Records from a data collection
● ● ● ● ● ● ●

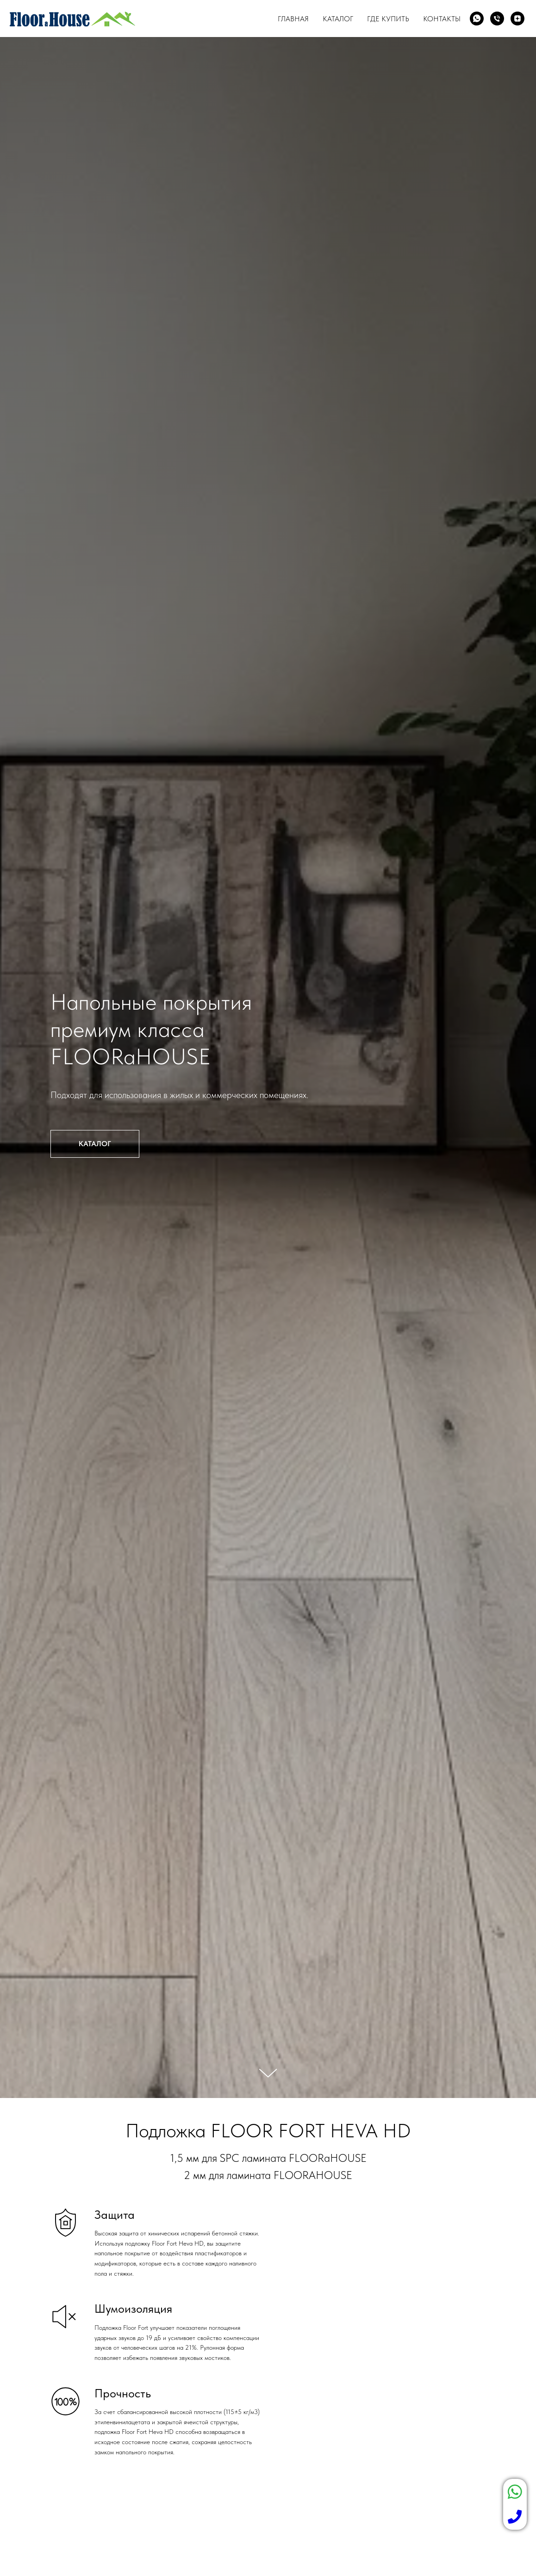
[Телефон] (497, 18)
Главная (293, 18)
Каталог (338, 18)
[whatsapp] (477, 18)
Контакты (442, 18)
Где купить (388, 18)
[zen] (517, 18)
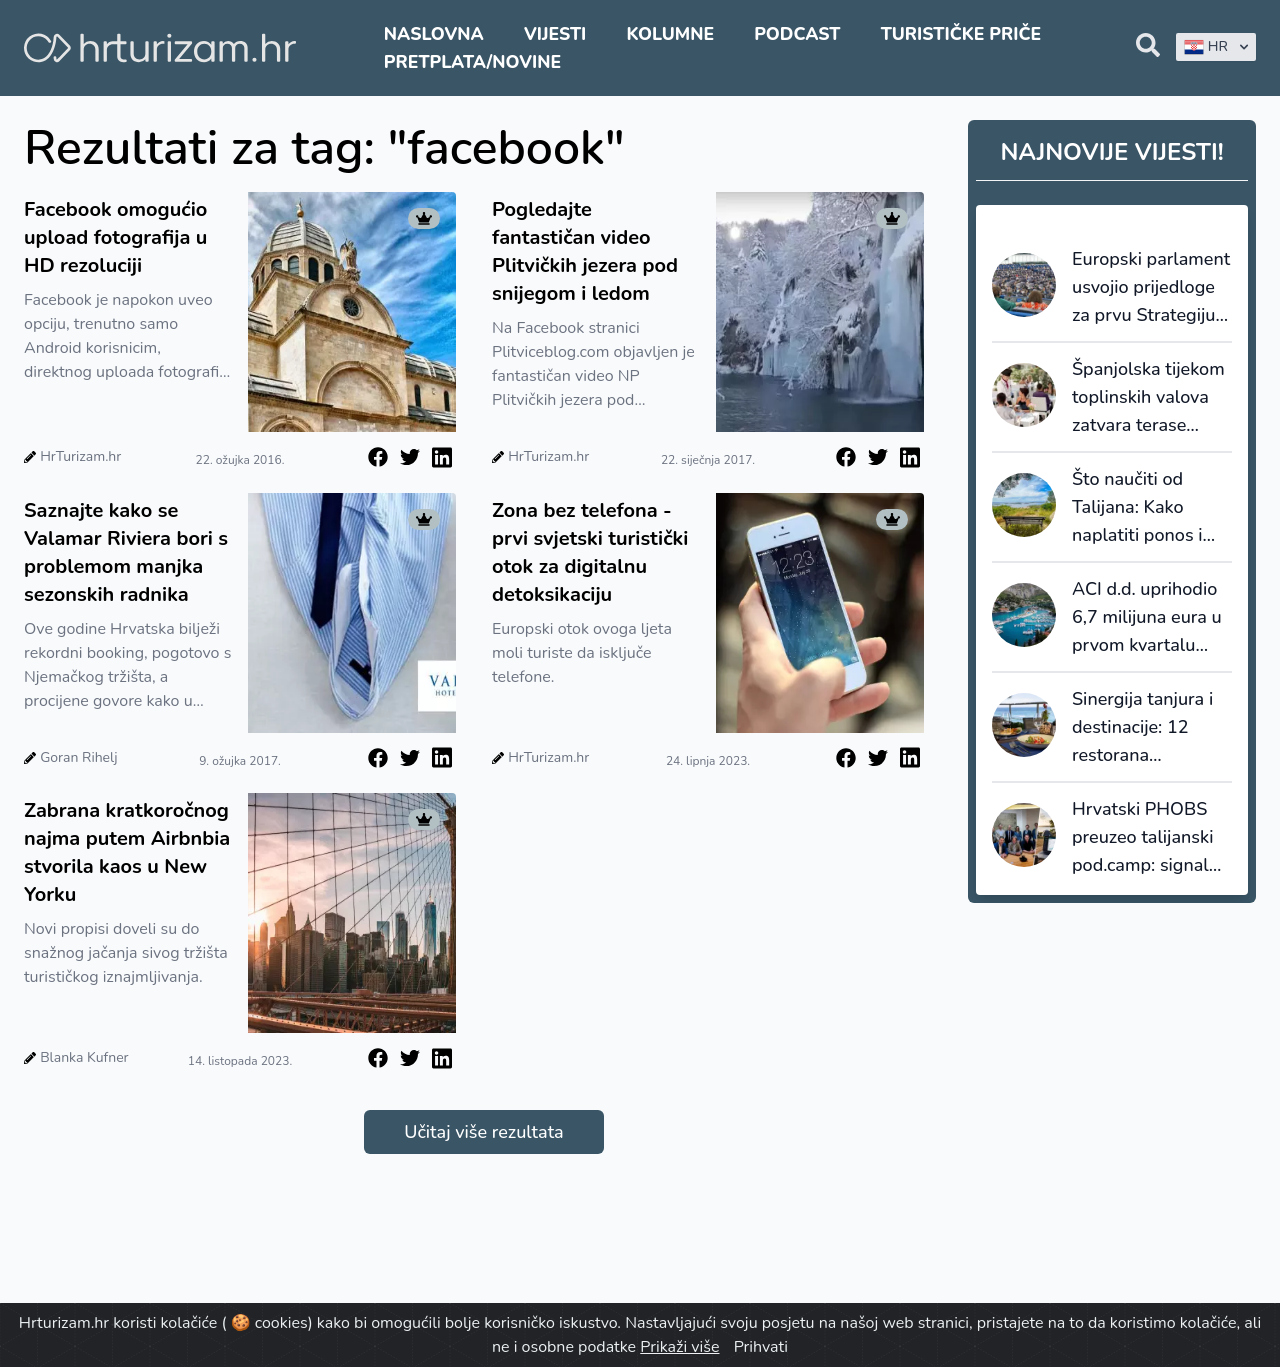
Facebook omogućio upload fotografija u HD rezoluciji (115, 237)
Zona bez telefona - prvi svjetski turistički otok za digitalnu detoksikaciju (590, 552)
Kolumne (670, 34)
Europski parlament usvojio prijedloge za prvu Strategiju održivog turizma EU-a (1151, 288)
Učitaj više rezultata (483, 1132)
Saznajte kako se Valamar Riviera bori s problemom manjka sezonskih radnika (126, 552)
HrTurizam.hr (80, 456)
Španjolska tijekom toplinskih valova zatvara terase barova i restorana (1148, 398)
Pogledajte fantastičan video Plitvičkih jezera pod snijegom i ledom (585, 251)
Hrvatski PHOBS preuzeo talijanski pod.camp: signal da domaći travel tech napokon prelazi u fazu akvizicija (1142, 838)
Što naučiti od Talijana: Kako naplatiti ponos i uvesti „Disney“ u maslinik (1141, 508)
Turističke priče (961, 34)
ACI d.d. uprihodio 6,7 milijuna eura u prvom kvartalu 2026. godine (1147, 618)
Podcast (797, 34)
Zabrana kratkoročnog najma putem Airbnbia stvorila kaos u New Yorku (127, 852)
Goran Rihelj (78, 757)
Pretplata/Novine (472, 62)
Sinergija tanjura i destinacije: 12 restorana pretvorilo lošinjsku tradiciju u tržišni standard (1149, 728)
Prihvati (761, 1347)
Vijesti (555, 34)
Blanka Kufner (84, 1057)
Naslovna (434, 34)
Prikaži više (679, 1347)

● ● ● ● ● ● ●

§ **About this task**
Find the line with "[zen] (517, 18)" in the entries above. Set down exactly every line from it up to and including the line with "Pretplata/Novine (472, 62)", images excluded.

§ **Finished exercise**
[zen] (517, 18)
Facebook omogućio upload fotografija u HD rezoluciji (115, 237)
Zona bez telefona - prvi svjetski turistički otok za digitalnu detoksikaciju (590, 552)
Kolumne (670, 34)
Europski parlament usvojio prijedloge za prvu Strategiju održivog turizma EU-a (1151, 288)
Učitaj više rezultata (483, 1132)
Saznajte kako se Valamar Riviera bori s problemom manjka sezonskih radnika (126, 552)
HrTurizam.hr (80, 456)
Španjolska tijekom toplinskih valova zatvara terase barova i restorana (1148, 398)
Pogledajte fantastičan video Plitvičkih jezera pod snijegom i ledom (585, 251)
Hrvatski PHOBS preuzeo talijanski pod.camp: signal da domaći travel tech napokon prelazi u fazu akvizicija (1142, 838)
Što naučiti od Talijana: Kako naplatiti ponos i uvesti „Disney“ u maslinik (1141, 508)
Turističke priče (961, 34)
ACI d.d. uprihodio 6,7 milijuna eura u prvom kvartalu 2026. godine (1147, 618)
Podcast (797, 34)
Zabrana kratkoročnog najma putem Airbnbia stvorila kaos u New Yorku (127, 852)
Goran Rihelj (78, 757)
Pretplata/Novine (472, 62)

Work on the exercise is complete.